*** Block opens ***

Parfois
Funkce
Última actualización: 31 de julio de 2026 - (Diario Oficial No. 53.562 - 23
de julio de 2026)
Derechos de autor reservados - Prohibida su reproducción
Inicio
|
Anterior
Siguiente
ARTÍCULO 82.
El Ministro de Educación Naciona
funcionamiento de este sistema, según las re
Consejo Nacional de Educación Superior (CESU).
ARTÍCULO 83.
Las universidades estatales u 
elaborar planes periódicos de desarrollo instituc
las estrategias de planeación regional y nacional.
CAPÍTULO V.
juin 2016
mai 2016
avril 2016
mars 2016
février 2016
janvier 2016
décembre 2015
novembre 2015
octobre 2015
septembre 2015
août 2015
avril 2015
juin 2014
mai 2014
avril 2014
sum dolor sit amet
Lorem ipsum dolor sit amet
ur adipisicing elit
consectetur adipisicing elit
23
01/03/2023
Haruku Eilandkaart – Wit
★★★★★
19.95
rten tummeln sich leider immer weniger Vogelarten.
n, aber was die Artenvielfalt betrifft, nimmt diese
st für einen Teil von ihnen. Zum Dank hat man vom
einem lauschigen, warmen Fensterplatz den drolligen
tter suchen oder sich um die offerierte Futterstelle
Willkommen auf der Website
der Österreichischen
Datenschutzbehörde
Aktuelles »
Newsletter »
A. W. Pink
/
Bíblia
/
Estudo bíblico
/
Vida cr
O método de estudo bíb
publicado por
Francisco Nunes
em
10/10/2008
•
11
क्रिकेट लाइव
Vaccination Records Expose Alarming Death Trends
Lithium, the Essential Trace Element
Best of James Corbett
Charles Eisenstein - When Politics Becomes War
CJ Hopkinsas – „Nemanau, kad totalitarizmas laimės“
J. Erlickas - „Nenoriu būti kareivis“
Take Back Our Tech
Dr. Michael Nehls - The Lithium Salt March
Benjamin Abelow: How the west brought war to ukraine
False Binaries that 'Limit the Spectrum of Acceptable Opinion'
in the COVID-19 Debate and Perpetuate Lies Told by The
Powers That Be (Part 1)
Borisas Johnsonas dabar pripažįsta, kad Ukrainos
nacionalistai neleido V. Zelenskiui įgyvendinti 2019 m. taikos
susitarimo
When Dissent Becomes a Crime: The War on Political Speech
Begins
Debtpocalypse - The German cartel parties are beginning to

*** Block closes ***

**Prompt**
Write out, exactly and with nothing else, the lines of the listing above from its first line through the line with "False Binaries that".

**Result below**
Parfois
Funkce
Última actualización: 31 de julio de 2026 - (Diario Oficial No. 53.562 - 23
de julio de 2026)
Derechos de autor reservados - Prohibida su reproducción
Inicio
|
Anterior
Siguiente
ARTÍCULO 82.
El Ministro de Educación Naciona
funcionamiento de este sistema, según las re
Consejo Nacional de Educación Superior (CESU).
ARTÍCULO 83.
Las universidades estatales u 
elaborar planes periódicos de desarrollo instituc
las estrategias de planeación regional y nacional.
CAPÍTULO V.
juin 2016
mai 2016
avril 2016
mars 2016
février 2016
janvier 2016
décembre 2015
novembre 2015
octobre 2015
septembre 2015
août 2015
avril 2015
juin 2014
mai 2014
avril 2014
sum dolor sit amet
Lorem ipsum dolor sit amet
ur adipisicing elit
consectetur adipisicing elit
23
01/03/2023
Haruku Eilandkaart – Wit
★★★★★
19.95
rten tummeln sich leider immer weniger Vogelarten.
n, aber was die Artenvielfalt betrifft, nimmt diese
st für einen Teil von ihnen. Zum Dank hat man vom
einem lauschigen, warmen Fensterplatz den drolligen
tter suchen oder sich um die offerierte Futterstelle
Willkommen auf der Website
der Österreichischen
Datenschutzbehörde
Aktuelles »
Newsletter »
A. W. Pink
/
Bíblia
/
Estudo bíblico
/
Vida cr
O método de estudo bíb
publicado por
Francisco Nunes
em
10/10/2008
•
11
क्रिकेट लाइव
Vaccination Records Expose Alarming Death Trends
Lithium, the Essential Trace Element
Best of James Corbett
Charles Eisenstein - When Politics Becomes War
CJ Hopkinsas – „Nemanau, kad totalitarizmas laimės“
J. Erlickas - „Nenoriu būti kareivis“
Take Back Our Tech
Dr. Michael Nehls - The Lithium Salt March
Benjamin Abelow: How the west brought war to ukraine
False Binaries that 'Limit the Spectrum of Acceptable Opinion'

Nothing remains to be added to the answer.